Usually, when the impulse of the price gets exhausted without breaking the important level or after it briefly penetrates the latter, then the price quickly retraces in the opposite direction. And that’s what we got with the gold(NYSEARCA:GLD) price as the impulse initially looked strong enough to catapult the metal to the $1500 area, but suddenly it failed. Therefore, the price dropped back below $1400 to $1382. Then the buyers actively bought this drop up again to the former top, but they stopped just $1 below it and capitulated there as the price plummeted to $1386 back below $1400. These seesaw moves make traders nervous as it is dangerously volatile with more than $50 setbacks.

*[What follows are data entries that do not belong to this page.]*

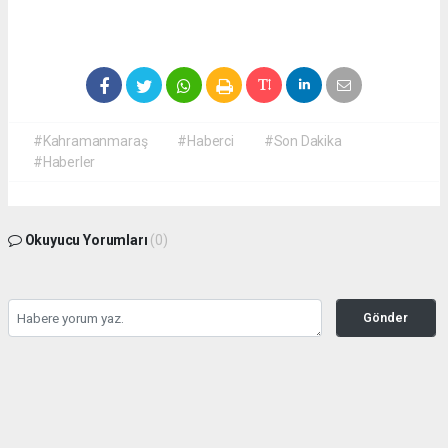
#Kahramanmaraş
#Haberci
#Son Dakika
#Haberler
Okuyucu Yorumları
(0)
Gönder
Yorum yazarak Topluluk Kuralları’nı kabul etmiş bulunuyor ve
kahramanmarashaberci.com sitesine yaptığınız yorumunuzla ilgili doğrudan veya
dolaylı tüm sorumluluğu tek başınıza üstleniyorsunuz. Yazılan tüm yorumlardan site
yönetimi hiçbir şekilde sorumlu tutulamaz.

The question is if it is a pitfall and we shouldn’t expect any further strength of gold, or it’s just a pit stop to make a pause to accumulate a momentum for another push higher? Let’s look into the chart below to try to figure it out.
I dipped into the 4-hour time frame to show you what happens there.

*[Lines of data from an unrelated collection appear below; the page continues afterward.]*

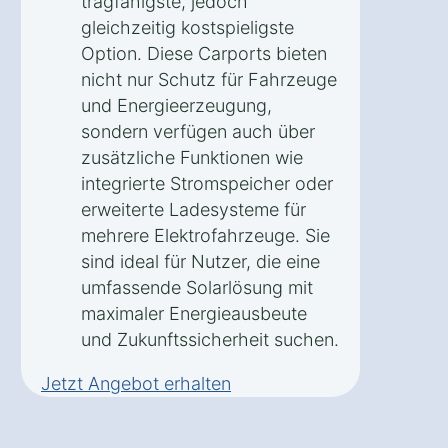
tragfähigste, jedoch
gleichzeitig kostspieligste
Option. Diese Carports bieten
nicht nur Schutz für Fahrzeuge
und Energieerzeugung,
sondern verfügen auch über
zusätzliche Funktionen wie
integrierte Stromspeicher oder
erweiterte Ladesysteme für
mehrere Elektrofahrzeuge. Sie
sind ideal für Nutzer, die eine
umfassende Solarlösung mit
maximaler Energieausbeute
und Zukunftssicherheit suchen.
Jetzt Angebot erhalten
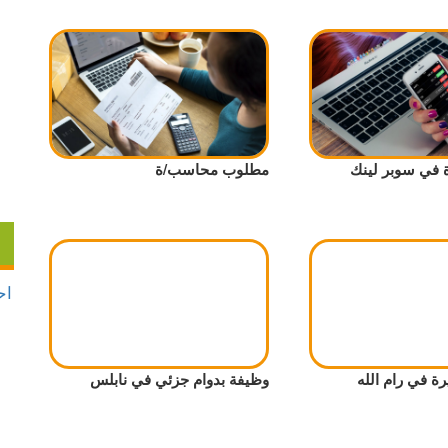
 في سوبر لينك
مطلوب محاسب/ة
ة في رام الله
وظيفة بدوام جزئي في نابلس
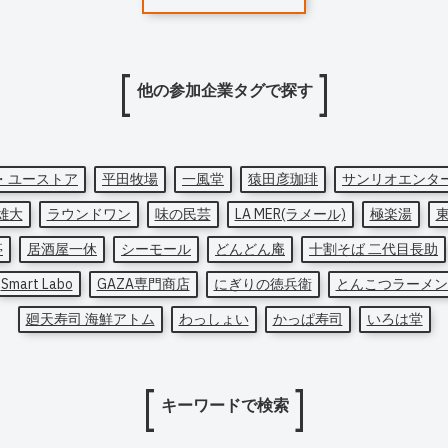
他の参加企業タグで探す
・ユーストア
平田牧場
一風堂
猿田彦珈琲
サンリオエンタ
雄大
ラウンドワン
味の民芸
LA MER(ラメール)
極楽湯
亭
居酒屋一休
シーモール
どんどん庵
十割そば 二代目長助
Smart Labo
GAZA専門商店
にぎりの徳兵衛
とんこつラーメン
廻天寿司 海鮮アトム
わっしょい
かっぱ寿司
いろは堂
キーワードで検索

First of all, I would like to point out that I believe that we are just in a correction before another push higher, so I choose the pit stop option for the gold. Therefore, my chart will be based on this idea.
In the chart above, I focused on those options of price behavior that are the most likely given the current conditions. As soon as we are still in the $1382-$1439 range, there are three most probable ways for the gold to go. I took the bar chart (left) and cloned it two times to the right to apply additional scenarios in a single chart.
On the left, there is a scenario of triangular consolidation, which implies the continuation of the current price growth to hit the upper side of the possible contracting triangle. Then the price should retest the lower side of this figure before the gold continues to storm higher levels.
In the center, there is a complex flat correction. In this case, we are on the final move up of intermediary correction, which joins two down moves. The last drop is yet pending there. The price should retest the recent low of $1382 than before it will resume to the upside.
On the right side, there is a simple correction. The price now is in the minor counter-trend correction, and it shouldn’t progress too much to the upside. The final drop should follow immediately to tag the former valley of $1382. After that, the gold should rocket to the upside.
Which consolidation type will emerge?
- Simple correction (38%, 21 Votes)
- Complex flat (23%, 13 Votes)
- Triangle (39%, 22 Votes)
Total Voters: 56
The price targets were set in my previous post, and these are your bets below.
Thank you very much for supporting me with your votes as my preferred target price of $1577 scored the most. The next prevailing choice is $1490. It reflects the classic conservative approach of CD=AB target calculation. The greed is also there as the maximum target price of $1691 is #3. Let’s live and see!